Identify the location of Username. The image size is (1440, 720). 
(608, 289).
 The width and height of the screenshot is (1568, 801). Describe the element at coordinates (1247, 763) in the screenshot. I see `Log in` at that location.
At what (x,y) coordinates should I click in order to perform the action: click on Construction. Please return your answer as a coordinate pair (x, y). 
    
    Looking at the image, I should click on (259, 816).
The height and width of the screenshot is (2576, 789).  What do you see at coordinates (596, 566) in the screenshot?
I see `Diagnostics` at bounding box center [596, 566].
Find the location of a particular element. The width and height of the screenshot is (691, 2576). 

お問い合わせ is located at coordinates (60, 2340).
◇ ◇ ◇ ◇ ◇ ◇ ◇
*PROBLEM*
Only the line containing "At what (x,y)" and the lines after it, up to and including the last line of the data, should appear in the answer, exactly as written.

*EXERCISE SOLUTION*
At what (x,y) coordinates should I click in order to perform the action: click on Construction. Please return your answer as a coordinate pair (x, y). 
    
    Looking at the image, I should click on (259, 816).
The height and width of the screenshot is (2576, 789).  What do you see at coordinates (596, 566) in the screenshot?
I see `Diagnostics` at bounding box center [596, 566].
Find the location of a particular element. The width and height of the screenshot is (691, 2576). 

お問い合わせ is located at coordinates (60, 2340).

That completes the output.